Localizing Predetermined Objects Underwater Using Stereo Vision
Published:
View this project on Github: ROS Wrapper for entire image pipeline ROS Wrapper for StereoAdapter
Introduction
Localizing a known object in three-dimensional space is a prerequisite for any manipulation or navigation task that requires a robot to act on its environment. Underwater, this problem is considerably harder than in air: the medium introduces light scattering, colour attenuation, and a near-uniform visual texture that confounds most standard depth-estimation pipelines.
This write-up documents a three-stage investigation into stereo-based localization for predetermined underwater objects.

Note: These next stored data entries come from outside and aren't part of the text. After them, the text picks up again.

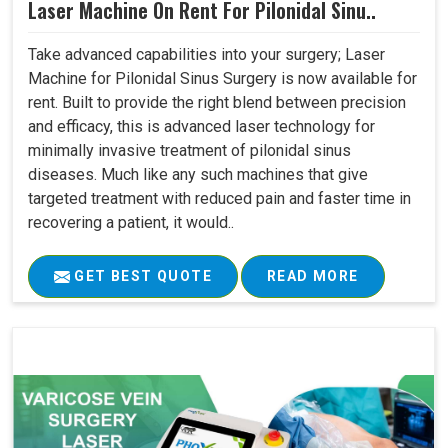
Laser Machine On Rent For Pilonidal Sinu..
Take advanced capabilities into your surgery; Laser
Machine for Pilonidal Sinus Surgery is now available for
rent. Built to provide the right blend between precision
and efficacy, this is advanced laser technology for
minimally invasive treatment of pilonidal sinus
diseases. Much like any such machines that give
targeted treatment with reduced pain and faster time in
recovering a patient, it would..
GET BEST QUOTE
READ MORE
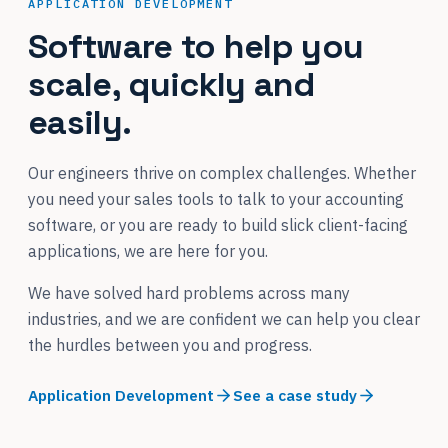
APPLICATION DEVELOPMENT
Software to help you
scale, quickly and
easily.
Our engineers thrive on complex challenges. Whether
you need your sales tools to talk to your accounting
software, or you are ready to build slick client-facing
applications, we are here for you.
We have solved hard problems across many
industries, and we are confident we can help you clear
the hurdles between you and progress.
Application Development
See a case study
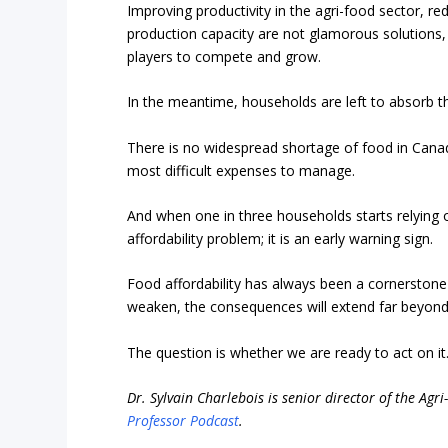
Improving productivity in the agri-food sector, re
production capacity are not glamorous solutions, 
players to compete and grow.
In the meantime, households are left to absorb t
There is no widespread shortage of food in Canada
most difficult expenses to manage.
And when one in three households starts relying on 
affordability problem; it is an early warning sign.
Food affordability has always been a cornerstone 
weaken, the consequences will extend far beyond t
The question is whether we are ready to act on it
Dr. Sylvain Charlebois is senior director of the Agr
Professor Podcast
.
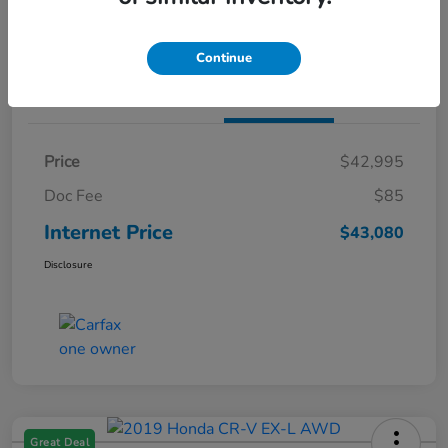
Claim Both Bonus Offers
Continue
Details
Pricing
Price
$42,995
Doc Fee
$85
Internet Price
$43,080
Disclosure
Great Deal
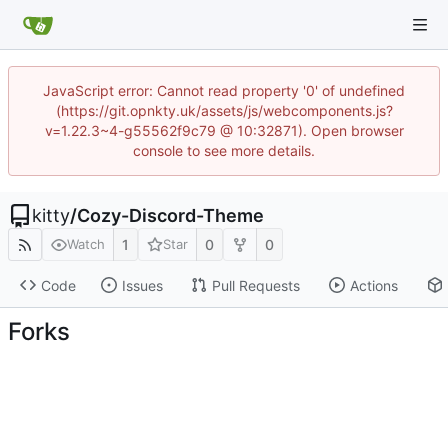
JavaScript error: Cannot read property '0' of undefined
(https://git.opnkty.uk/assets/js/webcomponents.js?
v=1.22.3~4-g55562f9c79 @ 10:32871). Open browser
console to see more details.
kitty
/
Cozy-Discord-Theme
1
0
0
Watch
Star
Code
Issues
Pull Requests
Actions
Forks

The approach begins with the standard ROS stereo_image_proc pipeline using Semi-Global Block Matching (SGBM), moves through a deep-learning depth predictor (StereoAdapter) motivated by the Controls team’s 3D mapping work, and returns to a refined classical pipeline combining noise filtering, image enhancement, and empirical polynomial reprojection. Each stage is honest about where it broke down and why, because those failures directly motivated what came next.

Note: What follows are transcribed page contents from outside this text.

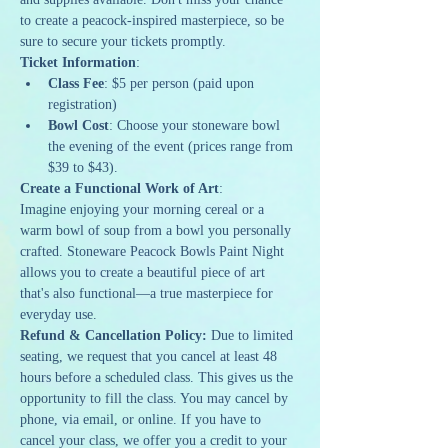
to create a peacock-inspired masterpiece, so be 
sure to secure your tickets promptly.
Ticket Information
:
Class Fee
: $5 per person (paid upon 
registration)
Bowl Cost
: Choose your stoneware bowl 
the evening of the event (prices range from 
$39 to $43).
Create a Functional Work of Art
:
Imagine enjoying your morning cereal or a 
warm bowl of soup from a bowl you personally 
crafted. Stoneware Peacock Bowls Paint Night 
allows you to create a beautiful piece of art 
that's also functional—a true masterpiece for 
everyday use.
Refund & Cancellation Policy: 
Due to limited 
seating, we request that you cancel at least 48 
hours before a scheduled class. This gives us the 
opportunity to fill the class. You may cancel by 
phone, via email, or online. If you have to 
cancel your class, we offer you a credit to your 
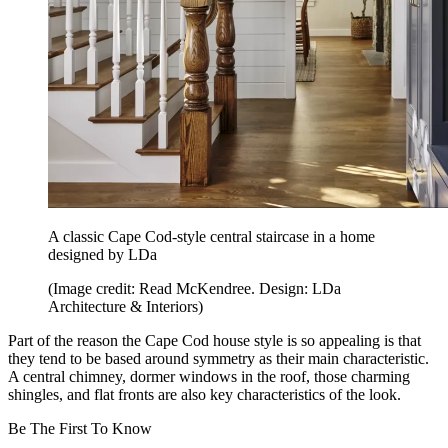
A classic Cape Cod-style central staircase in a home
designed by LDa
(Image credit: Read McKendree. Design: LDa
Architecture & Interiors)
Part of the reason the Cape Cod house style is so appealing is that
they tend to be based around symmetry as their main characteristic.
A central chimney, dormer windows in the roof, those charming
shingles, and flat fronts are also key characteristics of the look.
Be The First To Know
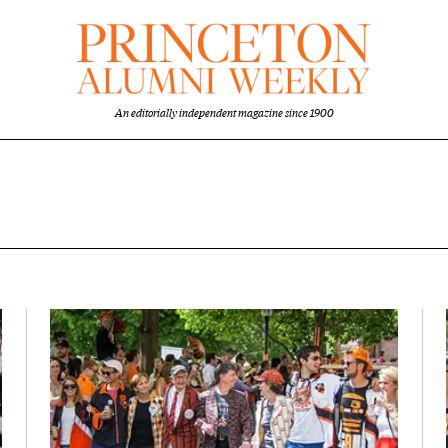
An editorially independent magazine since 1900
nt overview
Featured Image
Image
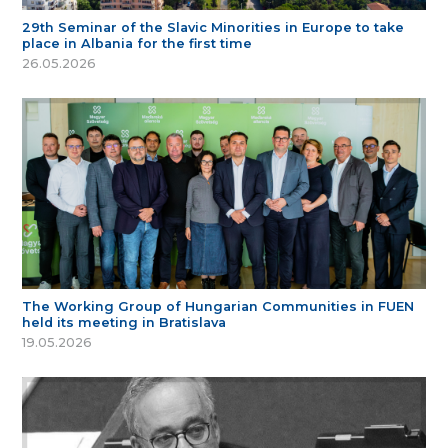
29th Seminar of the Slavic Minorities in Europe to take
place in Albania for the first time
26.05.2026
The Working Group of Hungarian Communities in FUEN
held its meeting in Bratislava
19.05.2026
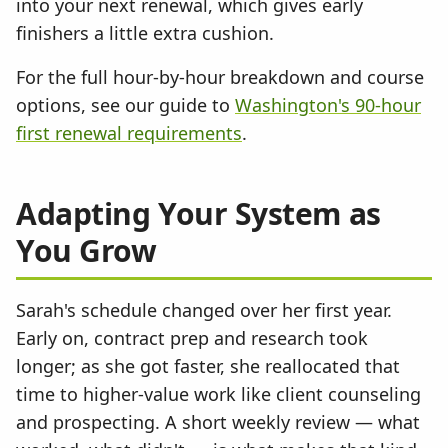
into your next renewal, which gives early
finishers a little extra cushion.
For the full hour-by-hour breakdown and course
options, see our guide to
Washington's 90-hour
first renewal requirements
.
Adapting Your System as
You Grow
Sarah's schedule changed over her first year.
Early on, contract prep and research took
longer; as she got faster, she reallocated that
time to higher-value work like client counseling
and prospecting. A short weekly review — what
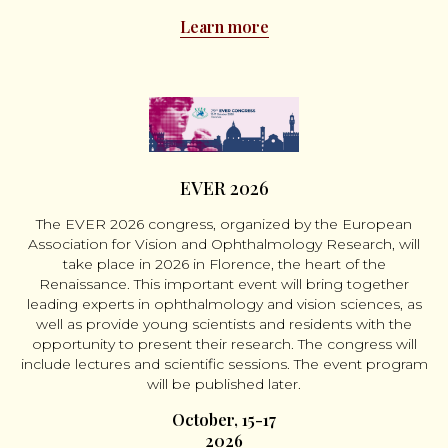
Learn more
EVER 2026
The EVER 2026 congress, organized by the European
Association for Vision and Ophthalmology Research, will
take place in 2026 in Florence, the heart of the
Renaissance. This important event will bring together
leading experts in ophthalmology and vision sciences, as
well as provide young scientists and residents with the
opportunity to present their research. The congress will
include lectures and scientific sessions. The event program
will be published later.
October, 15-17
2026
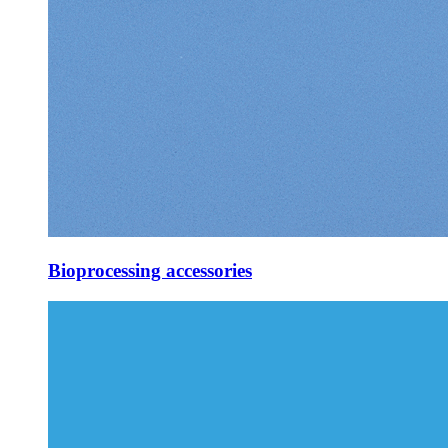
Bioprocessing accessories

Stage 1: Baseline Disparity with SGBM
1.1 Setup
The starting point was stereo_image_proc, the standard ROS package for rectifying stereo pairs and computing disparity maps. Within this package, two algorithms were available:
- SGBM (Semi-Global Block Matching)
- SGM (Semi-Global Matching)
SGBM was selected first because initial tests showed it produced a denser disparity map — more pixels were assigned valid depth estimates compared to SGM, which left larger regions undefined. A denser map was assumed to be more useful downstream for localization.

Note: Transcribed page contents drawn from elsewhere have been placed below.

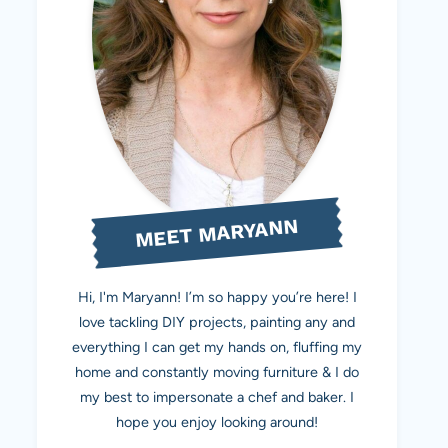
MEET MARYANN
Hi, I'm Maryann! I’m so happy you’re here! I
love tackling DIY projects, painting any and
everything I can get my hands on, fluffing my
home and constantly moving furniture & I do
my best to impersonate a chef and baker. I
hope you enjoy looking around!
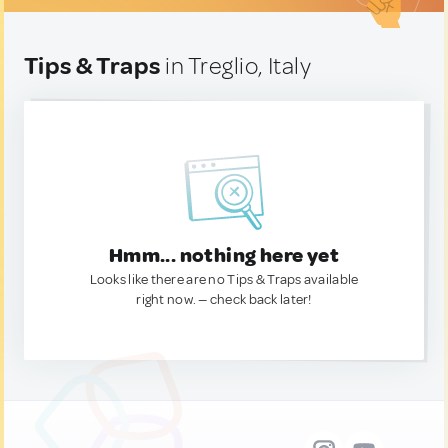
Tips & Traps
in Treglio, Italy
Hmm... nothing here yet
Looks like there are no Tips & Traps available
right now. — check back later!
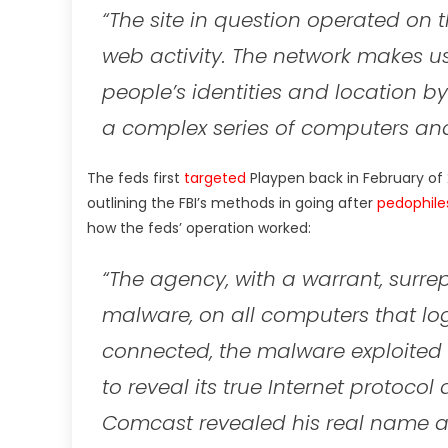
“The site in question operated on 
web activity. The network makes u
people’s identities and location by
a complex series of computers and
The feds first
targeted
Playpen back in February of 
outlining the FBI’s methods in going after
pedophile
how the feds’ operation worked:
“The agency, with a warrant, surre
malware, on all computers that lo
connected, the malware exploited a
to reveal its true Internet protoco
Comcast revealed his real name a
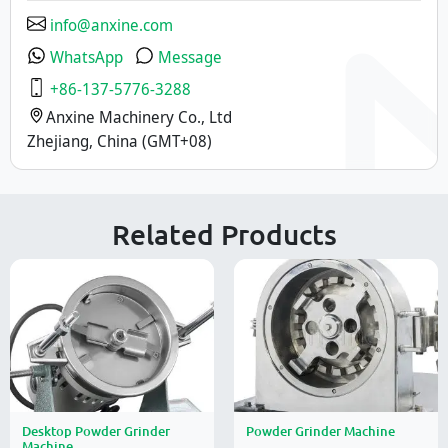
info@anxine.com
WhatsApp
Message
+86-137-5776-3288
Anxine Machinery Co., Ltd
Zhejiang, China (GMT+08)
Related Products
Desktop Powder Grinder
Powder Grinder Machine
Machine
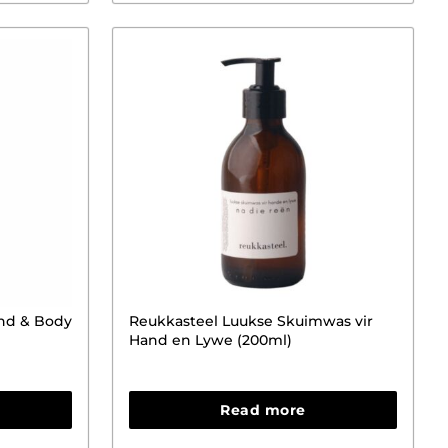
and & Body
Reukkasteel Luukse Skuimwas vir
Hand en Lywe (200ml)
Read more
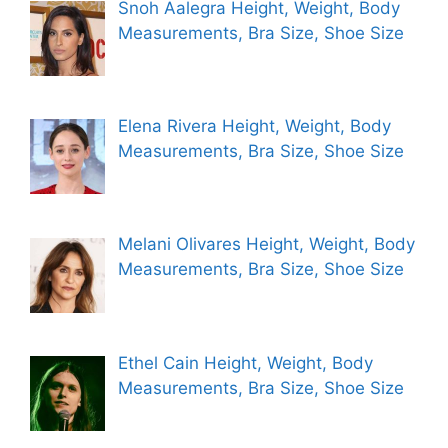
Snoh Aalegra Height, Weight, Body
Measurements, Bra Size, Shoe Size
Elena Rivera Height, Weight, Body
Measurements, Bra Size, Shoe Size
Melani Olivares Height, Weight, Body
Measurements, Bra Size, Shoe Size
Ethel Cain Height, Weight, Body
Measurements, Bra Size, Shoe Size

1.2 The Underwater Noise Problem
The disparity map produced by SGBM was immediately affected by the underwater environment. Block matching algorithms work by finding regions of one image inside the other; they depend on local texture being distinctive enough to identify correspondences. Underwater scenes are the opposite of this: suspended particles, caustic lighting, and the near-featureless appearance of sand, water column, and structural surfaces all produce texture ambiguity — many regions look indistinguishable from one another within the matching window.
The result was a disparity map saturated with spurious readings. Valid depth estimates were present, but they were buried inside a dense field of noise that made direct use of the raw output unreliable.
Figure 1. SGBM disparity map computed on the author. The general shape of the face is discernible, confirming that the algorithm can recover structure when sufficient local contrast is present — but the surrounding regions are filled with noisy, unreliable readings.
A note on this stage. No systematic evaluation of SGBM noise levels was carried out at this point, and no quantitative metrics were recorded. The decision to move on was based on qualitative inspection of the disparity output on underwater footage, where the signal-to-noise ratio was assessed as too low to proceed without intervention.
Stage 2: Deep Learning Depth Estimation with StereoAdapter
2.1 Motivation
The Controls team had been pursuing environment-aware navigation using a 3D point cloud model of the vehicle’s surroundings. This created a natural motivation to try a learning-based stereo depth estimator: if a model trained on diverse scene types could generalise to the underwater domain, it might sidestep the texture-ambiguity problem that broke SGBM — deep features are less dependent on local texture contrast than handcrafted matching windows.
StereoAdapter was selected as the candidate model. It adapts pretrained monocular depth features for use with stereo pairs, allowing it to leverage rich learned priors while still exploiting the geometric constraints of a calibrated stereo rig.
2.2 Qualitative Results
The model was run on captured underwater frames. Depth maps and derived 3D point clouds were generated and inspected qualitatively.
Figure 2. StereoAdapter depth estimate on an underwater scene. The model recovers plausible scene geometry where SGBM produced noise.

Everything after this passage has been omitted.